[Slony1-general] 1 cluster or 5?

Tue Aug 9 09:49:42 PDT 2011

On Tue, Aug 9, 2011 at 7:37 AM, Stuart Bishop <stuart at stuartbishop.net> wrote:
> I need to replicate some new databases.
>
> We have 5 shards, each with an identical schema. Each of these will be
> replicated to a slave (5 masters, 5 slaves).
>
> Do I need 5 separate clusters, or can I do this with a single cluster
> and 5 replication sets? I'll be using PG 8.4 and Slony-I 2.0.7.
>
> I suspect I need 5 separate clusters, and I'm less likely to blow my
> foot off with this setup, but I'm soliciting opinions before I proceed
> :-)

By "identical schema," does that mean you have 5 databases with
identical schemas:

for db in db1 db2 db3 db4 db5; do
createdb ${db}; psql -d ${db} -c "create table public.t1 (id serial
primary key);"
done

Or one database, with several namespaces, with identical schemas within that:
createdb db
for i in sc1 sc2 sc3 sc4 sc5; do
psql -d db -c "create namespace ${i};"
psql -d db -c "create table ${i}.t1 (id serial primary key);"
done

If it looks like the latter, where the schemas are distinguishable by
virtue of namespace, then it would be pretty reasonable to have 1
cluster with 5 replication sets.

if, on the other hand, it looks like the former, where it's only the
database name that tells things apart, I'd be not too keen to try to
have just one big cluster, as there's a pretty big "foot-gun."

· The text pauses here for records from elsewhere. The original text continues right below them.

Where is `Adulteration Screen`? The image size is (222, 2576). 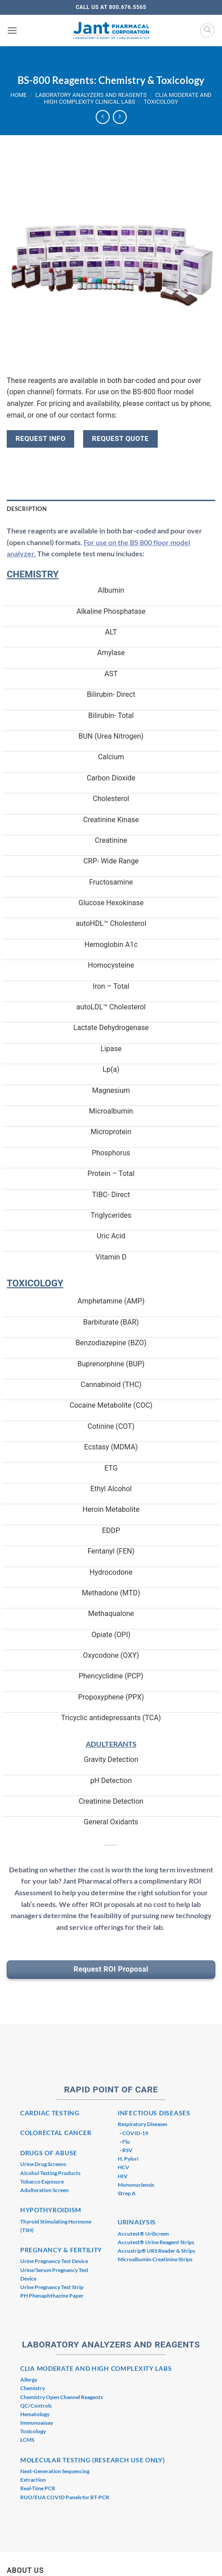 Adulteration Screen is located at coordinates (44, 2190). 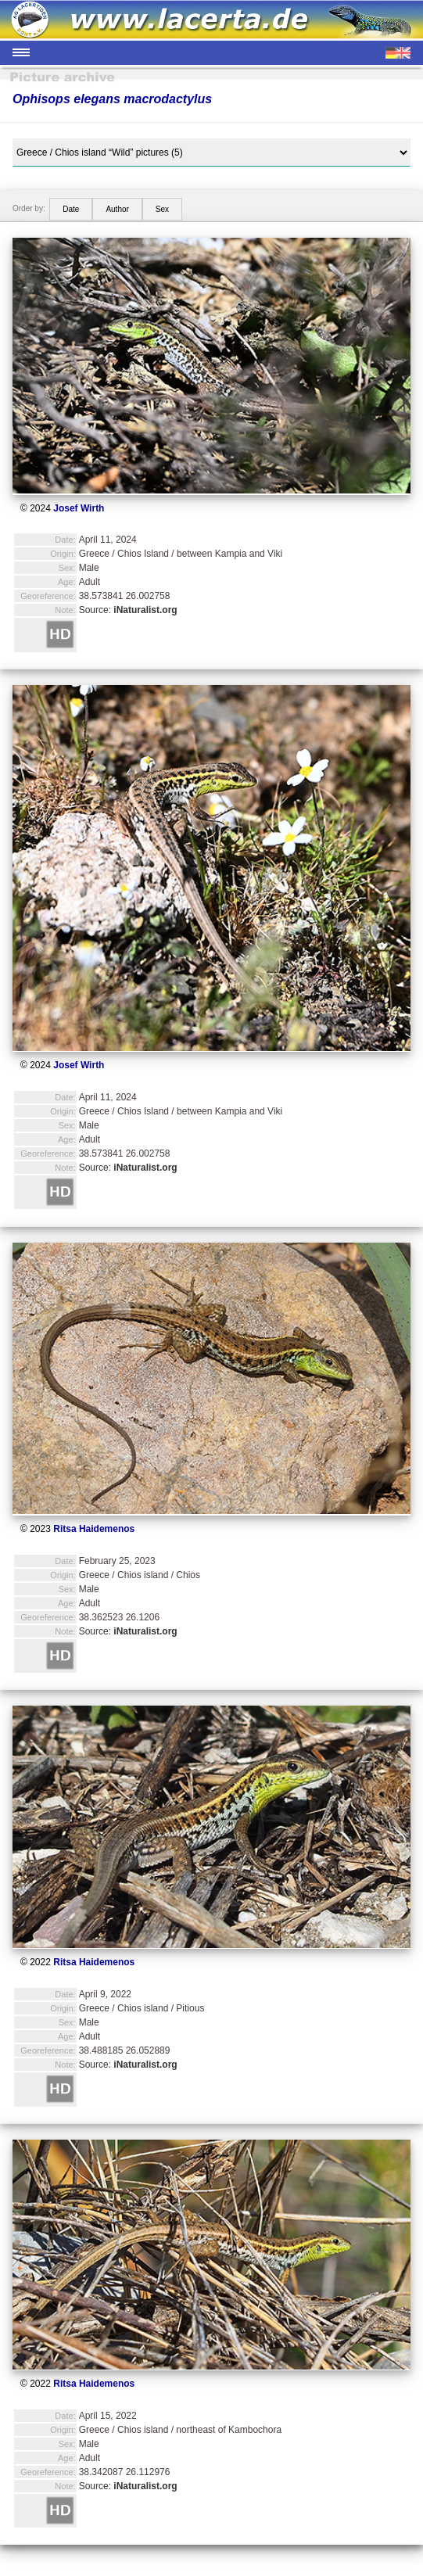 Image resolution: width=423 pixels, height=2576 pixels. Describe the element at coordinates (93, 1528) in the screenshot. I see `Ritsa Haidemenos` at that location.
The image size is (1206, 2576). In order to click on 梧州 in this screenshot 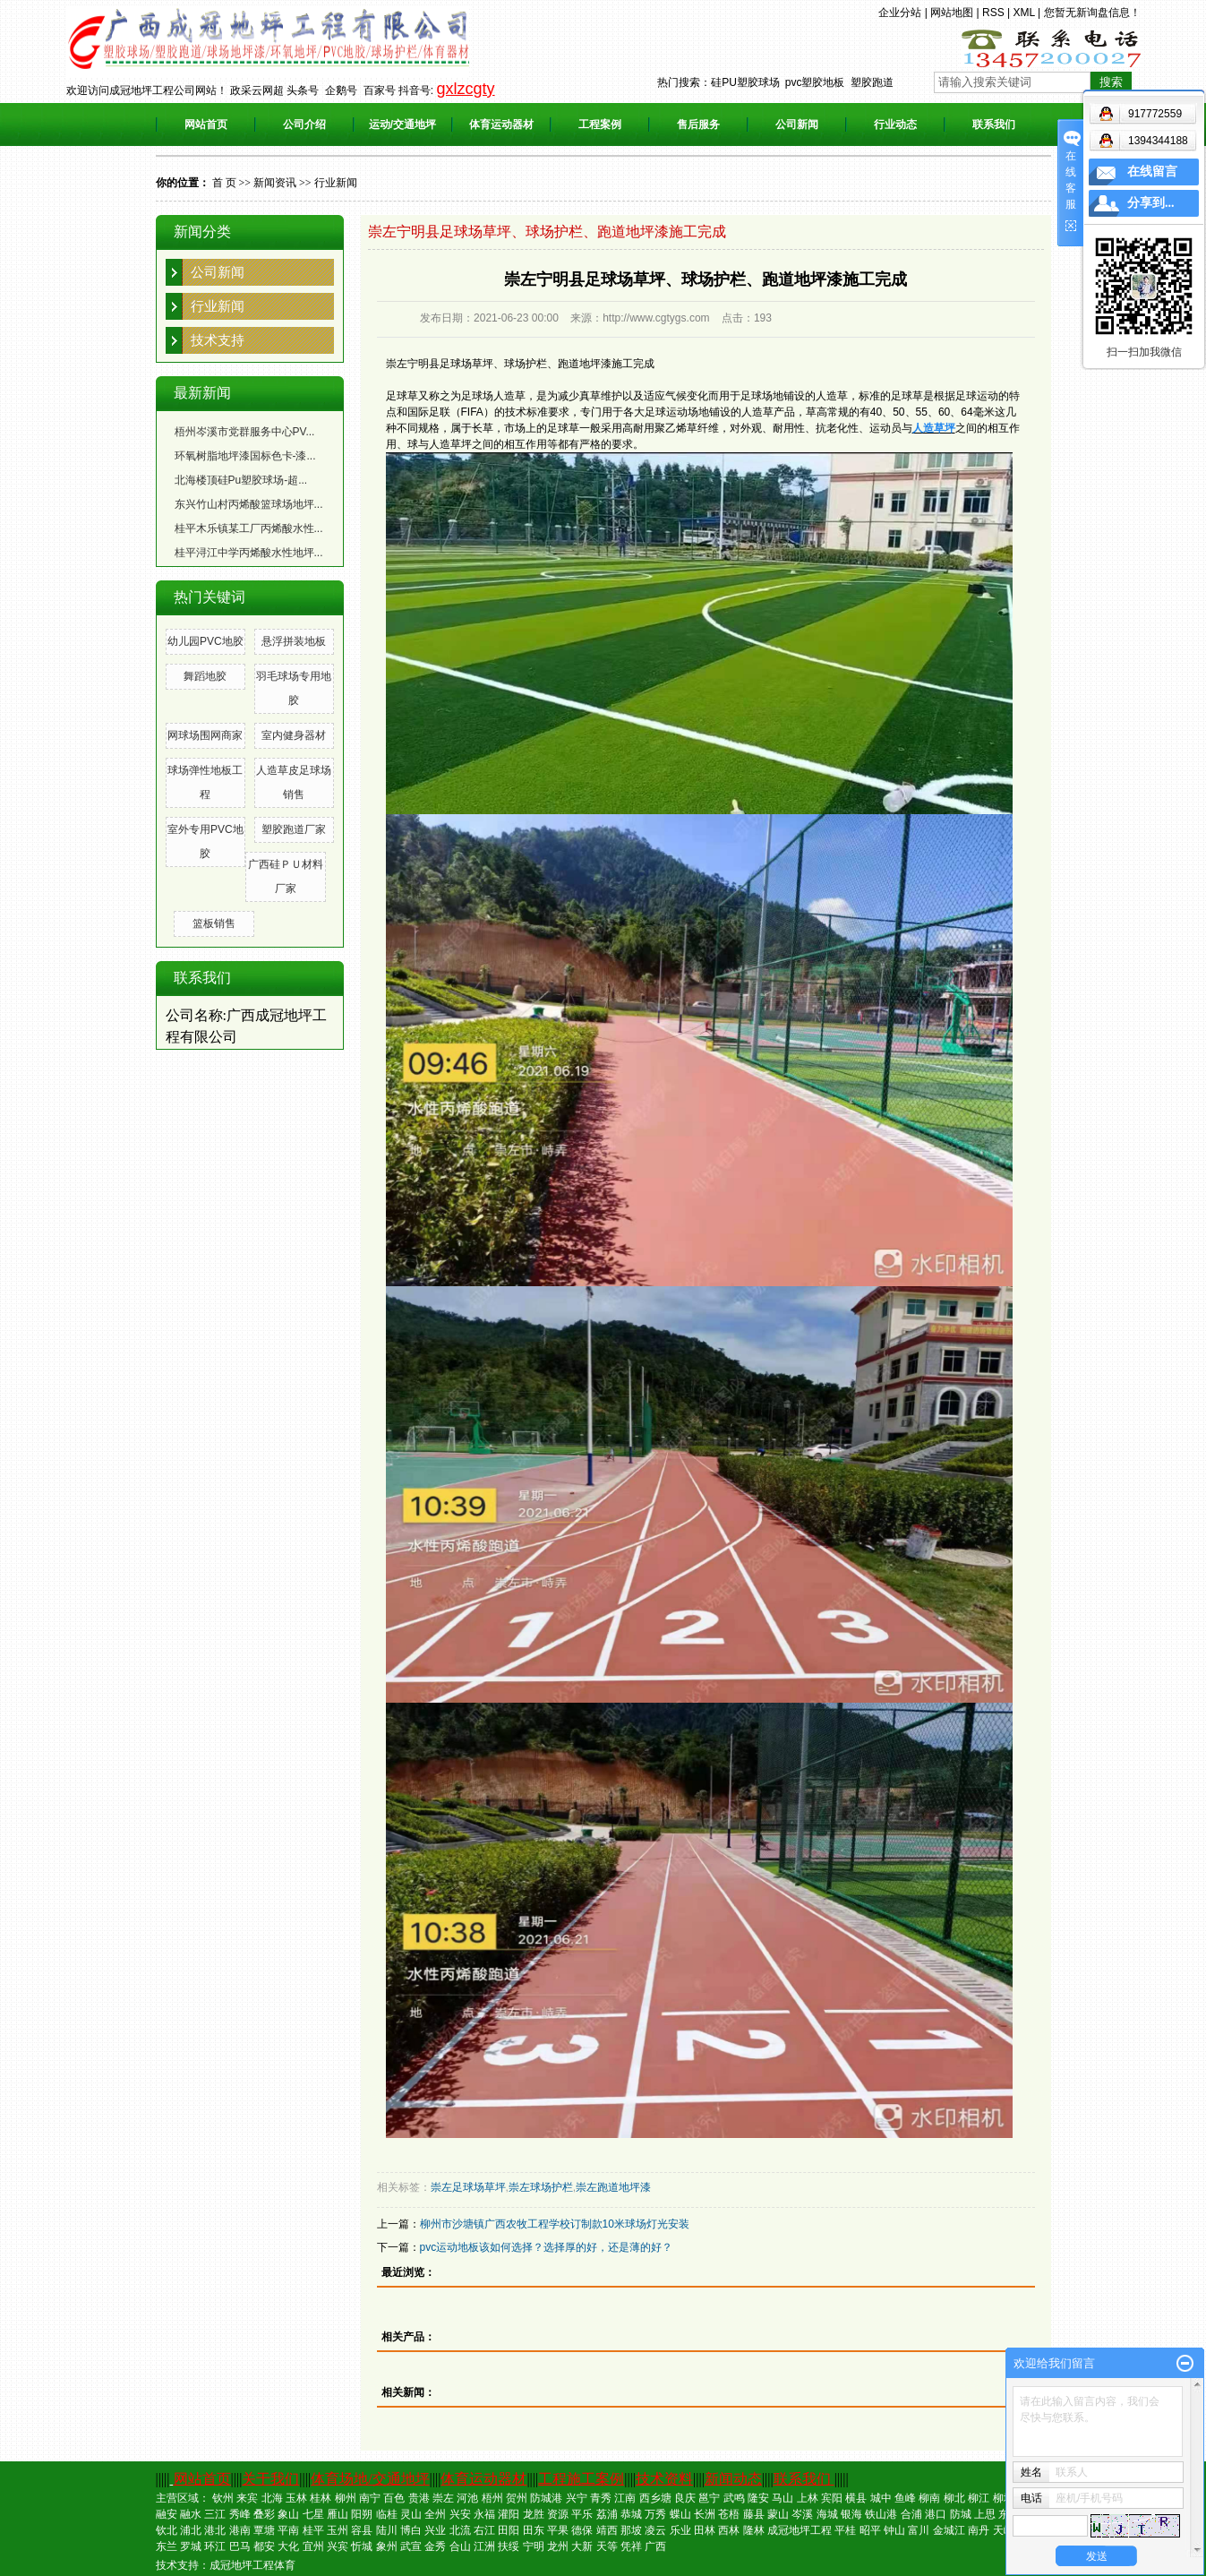 , I will do `click(492, 2498)`.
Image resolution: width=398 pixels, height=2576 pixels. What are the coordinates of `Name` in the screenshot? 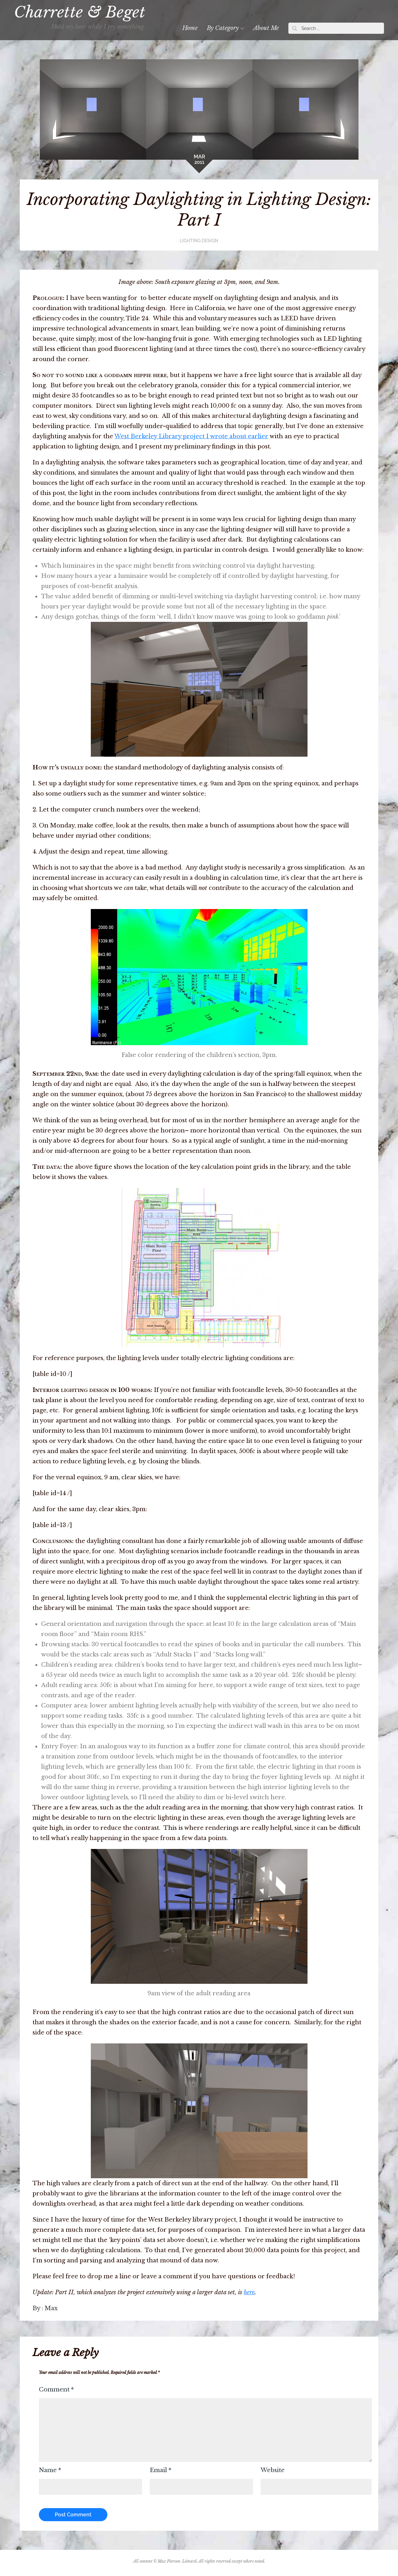 It's located at (50, 2470). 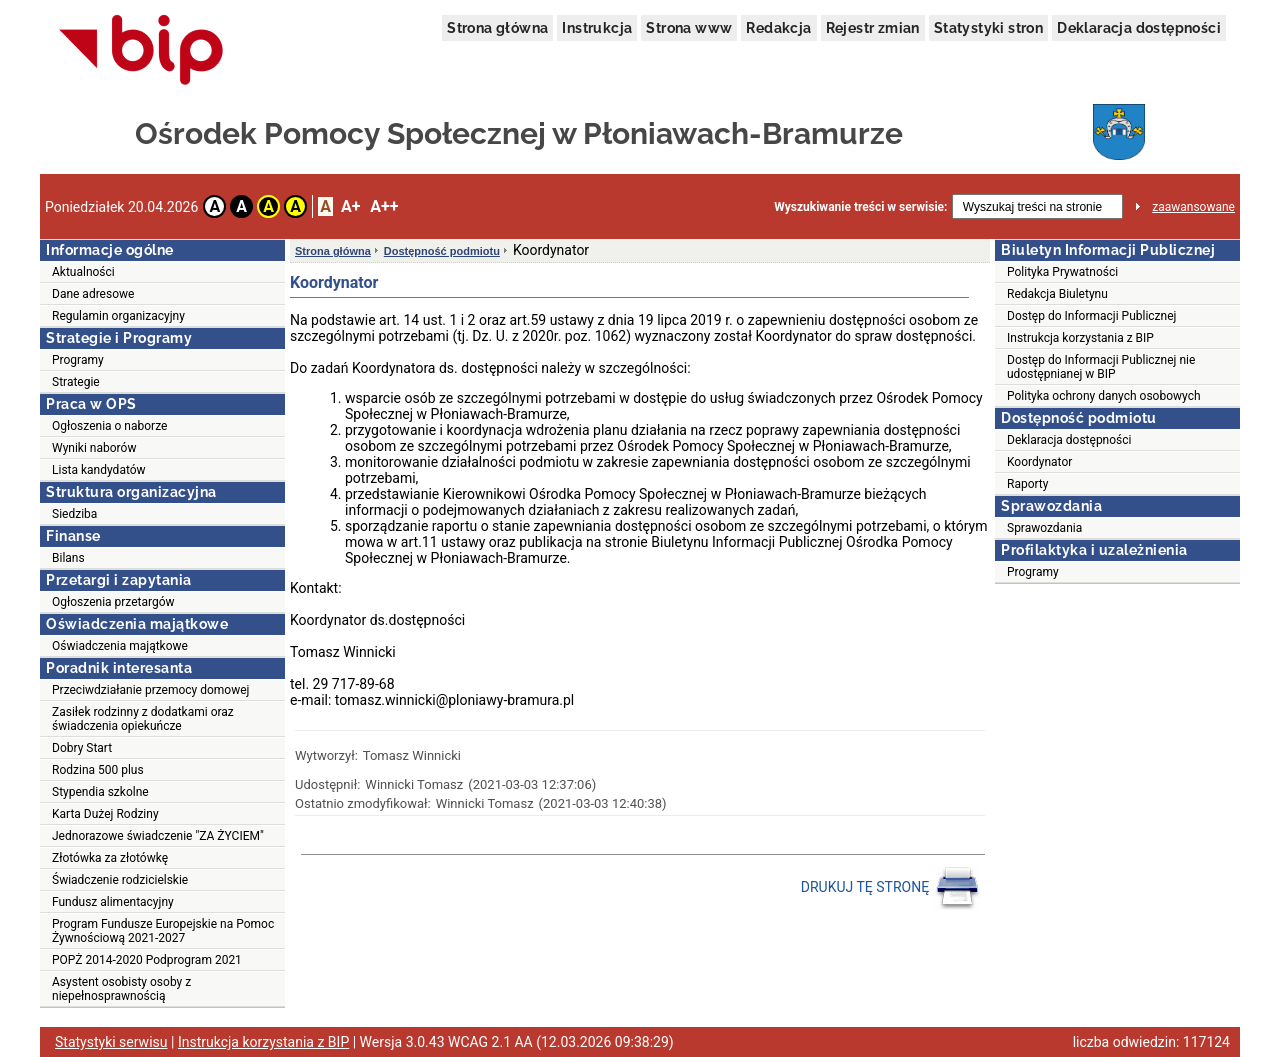 The image size is (1280, 1057). What do you see at coordinates (778, 28) in the screenshot?
I see `Redakcja` at bounding box center [778, 28].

Let me describe the shape of the "foot-gun"...

The problem that can occur here is, since the names of tables
otherwise match, you could accidentally alter subscriptions in such a
way as to have cross-talk between sets, and accidentally have "set #5"
pulling data from "set #2", thereby mixing things in a way that you'd
probably have hoped would be immiscible.

Mind you, it shouldn't be possible to have subscriptions to "node 1's
public.t1" and "node 3's public.t1" subscribed to anywhere
simultaneously, because:
 i) Postgres only allows one table to be called public.t1 in the
subscriber database (let's say it's db6), and this combines with...
 ii) Slony requires an sl_table entry for each time a table gets
subscribed, and has a unique index on sl_table.tab_reloid.
That should nicely prevent "crosstalk."  You can't have 2
subscriptions involving the same target table on a node at the same
time.  I think that means you're reasonably protected from corruption
of replication for this kind of case.

But it doesn't prevent an onlooker from getting confused, and that's
the factor I'd put higher on my list.

One of the "nice to have" features would be the ability to rename
tables on a subscriber.  That would mean that the schema could be, on
the "master" nodes, as described in that first "for" loop, but then,
on a subscriber, the schema might look like what's in the second "for"
loop.  In that case, it's quite possible that you'd have just 6 nodes
in the cluster:
a) Five "master" nodes for the 5 systems, and
b) One "subscriber" that consolidates the data from all 5 systems.

The trouble with this feature is less about doing it and more about
coming up with a parsimonious way to describe the configuration.